When I hear about a process, a procedure, a tool, a method, an idea, and even an anti-process like #NoEstimates, I first ask in what domain is this applicable? And when the answer comes back, software I suspect the speaker hasn't considered much outside his own domain.
Here's some domains I work in that are Software Intensive Systems (SIS).
A software-intensive system is any system where software contributes essential influences to the design, construction, deployment, and evolution of the system as a whole. [IEEE-Std-1471-2000]
It is observed in EU-NSF-SIS 2004 and Peter Freeman and David Hart. A science of design for software intensive systems. Commun. ACM, 47(8):19-21, 2004 (Dr. Freeman was a professor at UC Irvine, when I was a grad student in Physics, when we had to take classes outside out major).

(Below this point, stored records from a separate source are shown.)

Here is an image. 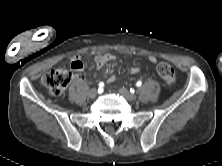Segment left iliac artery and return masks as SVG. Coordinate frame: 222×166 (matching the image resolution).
Listing matches in <instances>:
<instances>
[{
  "instance_id": "left-iliac-artery-1",
  "label": "left iliac artery",
  "mask_w": 222,
  "mask_h": 166,
  "mask_svg": "<svg viewBox=\"0 0 222 166\" xmlns=\"http://www.w3.org/2000/svg\"><path fill=\"white\" fill-rule=\"evenodd\" d=\"M142 85V82L141 81H138L137 83H136V86L137 87H140Z\"/></svg>"
}]
</instances>
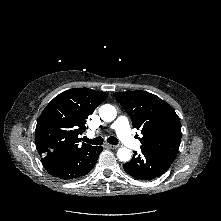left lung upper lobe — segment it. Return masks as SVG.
Masks as SVG:
<instances>
[{
    "mask_svg": "<svg viewBox=\"0 0 221 221\" xmlns=\"http://www.w3.org/2000/svg\"><path fill=\"white\" fill-rule=\"evenodd\" d=\"M143 137L140 148L176 157L181 141V123L174 109L146 91L114 93Z\"/></svg>",
    "mask_w": 221,
    "mask_h": 221,
    "instance_id": "1",
    "label": "left lung upper lobe"
}]
</instances>
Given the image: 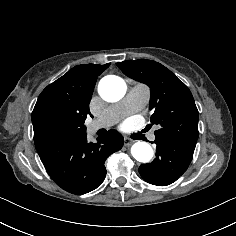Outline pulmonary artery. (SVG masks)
<instances>
[{
    "label": "pulmonary artery",
    "mask_w": 236,
    "mask_h": 236,
    "mask_svg": "<svg viewBox=\"0 0 236 236\" xmlns=\"http://www.w3.org/2000/svg\"><path fill=\"white\" fill-rule=\"evenodd\" d=\"M141 90L147 94V90L141 86L134 88L130 92V94L127 96V98L125 99L124 102H122L118 105H115L107 110L106 117L95 119V120H92L91 122H89L88 123V131L90 133H93L100 128H106V127H110V126L114 125L117 122V118L114 115L118 112L123 114L124 111H126L127 113L123 114V115H128L129 113L136 112V111L132 110L136 104L135 95ZM150 139L152 141L155 140V135L151 134Z\"/></svg>",
    "instance_id": "1"
}]
</instances>
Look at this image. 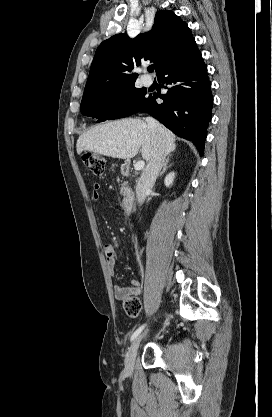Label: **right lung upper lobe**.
I'll return each mask as SVG.
<instances>
[{
  "label": "right lung upper lobe",
  "instance_id": "right-lung-upper-lobe-1",
  "mask_svg": "<svg viewBox=\"0 0 272 417\" xmlns=\"http://www.w3.org/2000/svg\"><path fill=\"white\" fill-rule=\"evenodd\" d=\"M194 41L190 29L180 17L172 11H158L149 32L139 34L133 40L126 34H117L100 44L84 94L133 86L138 75L132 70L142 61L153 62L158 74Z\"/></svg>",
  "mask_w": 272,
  "mask_h": 417
}]
</instances>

Software has become a key feature of a rapidly growing range of products and services from all sectors of economic activity. Software-intensive systems include:
- large-scale heterogeneous systems,
- embedded systems for automotive applications,
- telecommunications,
- wireless ad hoc systems,
- business applications with an emphasis on web services etc.
Our daily lives depend on complex software-intensive systems, from banking to communications to transportation to medicine.
Some Application Domains for SIS
- Automotive
- Characteristics
- Hard real-time
- Severe resource constraints (high cost pressure)
- Highly interconnected
- High reliability and safety requirements
- User interface critical
- Extreme increase in complexity (can be observed and is further expected)
- Trends:
- Drive-by-wire
- Model-driven development
- Test automation
- Software architecture (AUTOSAR)
- Safety analysis
- Transportation
- Characteristics
- Hard real-time
- Some resource constraints
- Large-scale systems
- Heterogeneous systems
- Very high safety requirements
- Observation:
- Safety standards important (CENELEC, EN 50128)
- Very long-winded certification procedures (even for small components)
- Very conservative approach common
And more for these domains.
- Avionics - my personal favorite
- Space missions - my second personal favorite
- Medicine technique - know a little about this
- Industrial automation - not a lot about process control systems
- Telecommunication - don't know much about this
So when we hear about the next big thing that is going to revolutionize the world of software development, in what domain is that actually going to happen, does the speaker have any experience in that world, is there any evidence that this next big thinghas been applied in that world with success, and where can we read about it?